(SUPPLIED ENTRIES Opens)
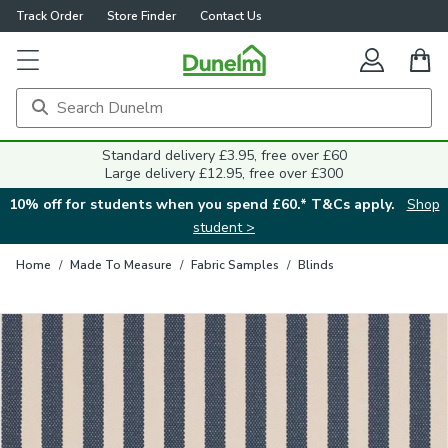
Track Order
Store Finder
Contact Us
Close
Standard delivery £3.95, free over £60
Large delivery £12.95, free over £300
10% off for students when you spend £60.* T&Cs apply.
Shop
student >
Home
/
Made To Measure
/
Fabric Samples
/
Blinds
(SUPPLIED ENTRIES Closes)
#### TASK PROMPT:
Omitting the images, transcribe every record exactly.

#### OUTPUT FOR THIS EXERCISE:
Track Order
Store Finder
Contact Us
Close
Standard delivery £3.95, free over £60
Large delivery £12.95, free over £300
10% off for students when you spend £60.* T&Cs apply.
Shop
student >
Home
/
Made To Measure
/
Fabric Samples
/
Blinds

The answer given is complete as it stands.